Regression (Linear and Logistic)
Linear Regression is a way to draw a straight line through data points so you can predict something that’s a number. Let’s say you want to guess someone’s weight based on their height. You plot out a bunch of people’s heights and weights, then draw the best line that goes through them. From that, you can kind of “read off” what weight goes with a new height.
An example where this works is predicting sales from advertising. If a company spends more money on ads and usually sees sales go up, linear regression can help figure out about how much sales will increase if they spend a certain amount.
Logistic regression is different. Instead of predicting numbers, it’s about predicting categories, usually yes or no. For example, is an email spam or not spam? It looks at the data, fits it kind of like a linear regression at first, but then squishes everything into a probability between zero and one.

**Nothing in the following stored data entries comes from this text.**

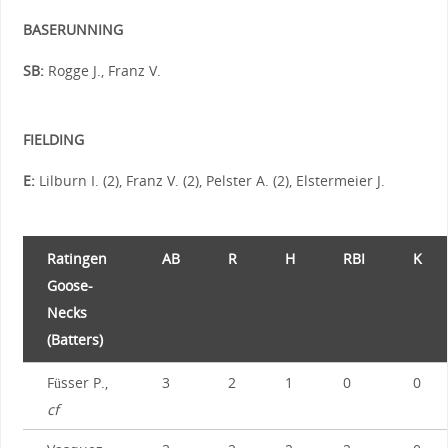
BASERUNNING
SB:
Rogge J., Franz V.
FIELDING
E:
Lilburn I. (2), Franz V. (2), Pelster A. (2), Elstermeier J.
Ratingen
AB
R
H
RBI
K
Goose-
Necks
(Batters)
Füsser P.,
3
2
1
0
0
cf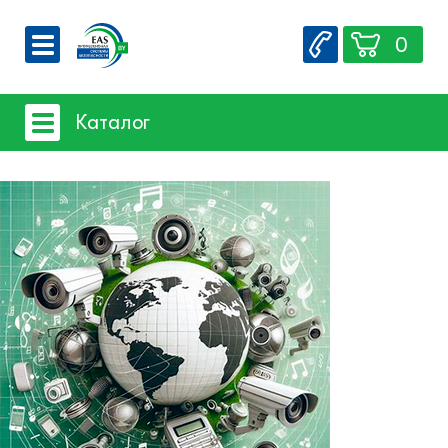
0
О компании
Каталог
Вакансии
Сервис
Системы видеонаблюдения
Контакты
- iFLOW
- SpaceTechnology
- Dahua
- EZ-IP
- Hikvision
- Комплектующие и монтажный
материал
Системы защиты товаров от краж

If it’s close to one, that means yes, if it’s close to zero, that means no.
Now the bigger picture: classification vs regression. Classification is when you’re sorting things into groups, like spam or not spam, cat or dog, pass or fail. That’s what Project 2 is focused on. Regression is about predicting continuous values, like test scores, salaries, or house prices. That’s going to be more like Project 3. The difference between linear and logistic regression is pretty simple. Linear regression predicts continuous numbers with a line. Logistic regression uses that line but then transforms it so you can make yes or no predictions.
In linear regression, theres something called Sum of Squared Errors (SSE). That’s just a way of measuring how far off your predictions are. The line of best fit is the line that keeps those errors as small as possible. A cost function is what keeps score of how good or bad the line is, and gradient descent is the algorithm that helps you adjust the line little by little until it’s as accurate as possible.
With logistic regression, you’ll hear about log odds. It’s just a math trick that helps turn probabilities into something the model can work with. The big move logistic regression makes is running a linear regression first, then transforming it with a sigmoid function. That’s what forces the output into that zero-to-one probability range, which is why it works for classification problems.